**WHAT TO WORK ON**
Treat the line containing "Sen dünya denilen âlem-i imtihanda Rabbinden" as the first line and the final line of the material below as the last; reproduce that range exactly.

--- START ---

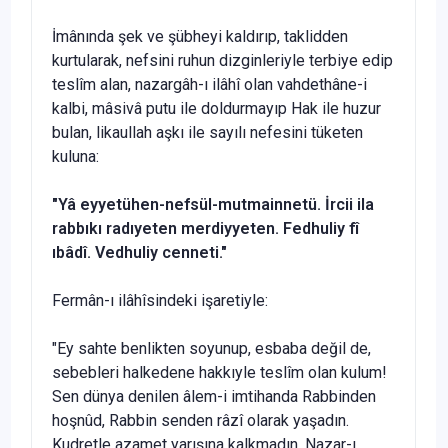
İmânında şek ve şübheyi kaldırıp, taklidden
kurtularak, nefsini ruhun dizginleriyle terbiye edip
teslîm alan, nazargâh-ı ilâhî olan vahdethâne-i
kalbi, mâsivâ putu ile doldurmayıp Hak ile huzur
bulan, likaullah aşkı ile sayılı nefesini tüketen
kuluna:
"Y
â eyyetühen-nefsül-mutmainnetü. İrcii ila
rabbıkı ra
dıyeten merdiyyeten. Fedhuliy fî
ıbâdî. Vedhuliy cenneti."
Fermân-ı ilâhîsindeki işaretiyle:
"Ey sahte benlikten soyunup, esbaba değil de,
sebebleri halkedene hakkıyle teslîm olan kulum!
Sen dünya denilen âlem-i imtihanda Rabbinden
hoşnûd, Rabbin senden râzî olarak yaşadın.
Kudretle azamet yarışına kalkmadın. Nazar-ı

--- END ---

**EXPECTED ANSWER**
Sen dünya denilen âlem-i imtihanda Rabbinden
hoşnûd, Rabbin senden râzî olarak yaşadın.
Kudretle azamet yarışına kalkmadın. Nazar-ı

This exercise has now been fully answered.